--- THE TASK ---
In the listing below, count the lines that contain the string "Bully", and state that number without further words.

########

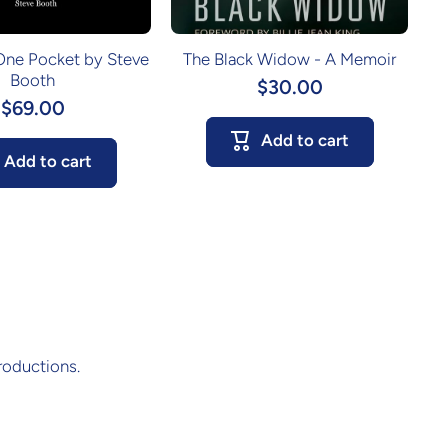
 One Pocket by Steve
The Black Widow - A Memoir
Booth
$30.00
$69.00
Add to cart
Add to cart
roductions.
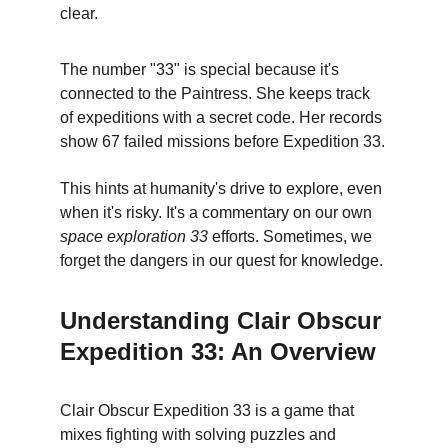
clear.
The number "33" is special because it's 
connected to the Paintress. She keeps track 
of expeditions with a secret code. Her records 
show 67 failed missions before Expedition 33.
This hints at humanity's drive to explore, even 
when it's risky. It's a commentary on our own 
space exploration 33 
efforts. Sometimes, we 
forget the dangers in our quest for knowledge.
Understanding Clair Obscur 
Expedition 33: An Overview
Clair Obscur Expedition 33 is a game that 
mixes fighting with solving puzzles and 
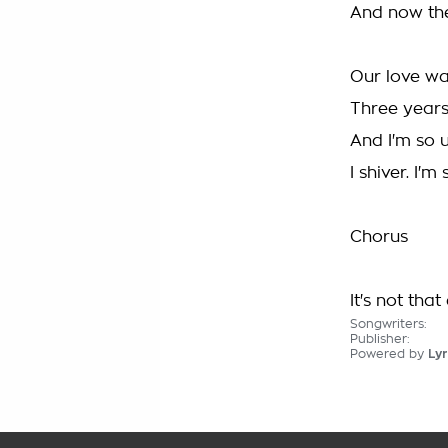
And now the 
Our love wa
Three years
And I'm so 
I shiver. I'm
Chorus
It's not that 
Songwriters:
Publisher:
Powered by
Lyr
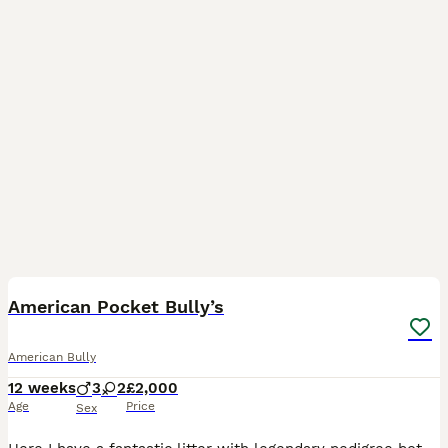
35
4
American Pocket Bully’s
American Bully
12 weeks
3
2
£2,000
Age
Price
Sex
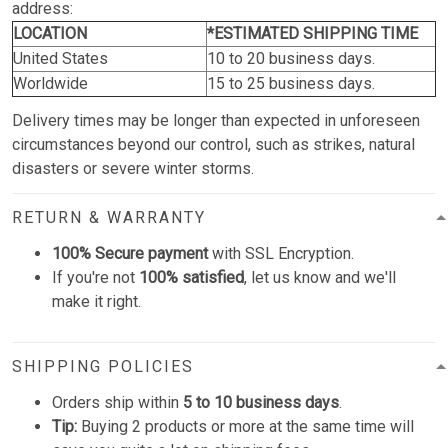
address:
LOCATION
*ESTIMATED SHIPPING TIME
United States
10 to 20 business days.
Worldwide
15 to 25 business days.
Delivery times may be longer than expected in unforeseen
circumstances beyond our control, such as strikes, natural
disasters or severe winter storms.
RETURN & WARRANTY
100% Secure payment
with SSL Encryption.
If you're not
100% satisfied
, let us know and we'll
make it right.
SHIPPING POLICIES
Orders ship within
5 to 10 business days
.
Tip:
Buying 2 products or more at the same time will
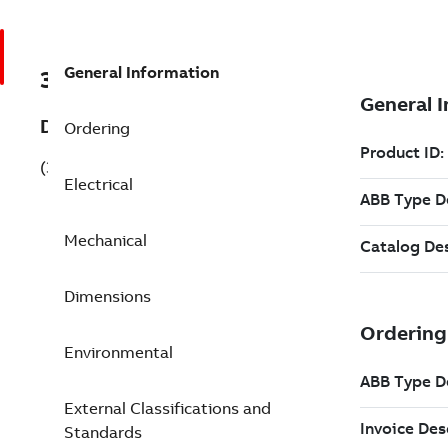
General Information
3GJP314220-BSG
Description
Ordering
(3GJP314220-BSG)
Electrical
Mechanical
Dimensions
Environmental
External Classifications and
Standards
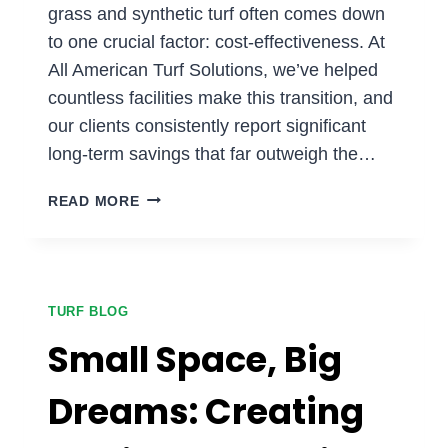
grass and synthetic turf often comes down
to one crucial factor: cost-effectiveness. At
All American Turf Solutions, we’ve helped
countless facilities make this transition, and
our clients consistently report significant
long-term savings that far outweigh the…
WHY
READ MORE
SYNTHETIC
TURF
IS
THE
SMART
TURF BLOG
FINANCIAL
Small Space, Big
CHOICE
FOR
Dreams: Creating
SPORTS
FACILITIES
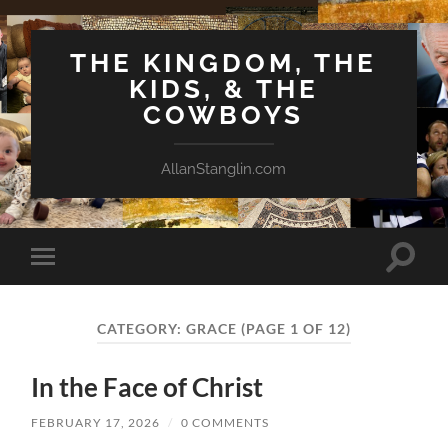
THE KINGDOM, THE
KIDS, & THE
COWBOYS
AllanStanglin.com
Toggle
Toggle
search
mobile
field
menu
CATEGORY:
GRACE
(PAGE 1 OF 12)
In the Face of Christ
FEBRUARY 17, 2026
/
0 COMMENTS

########

--- ANSWER BOX ---
2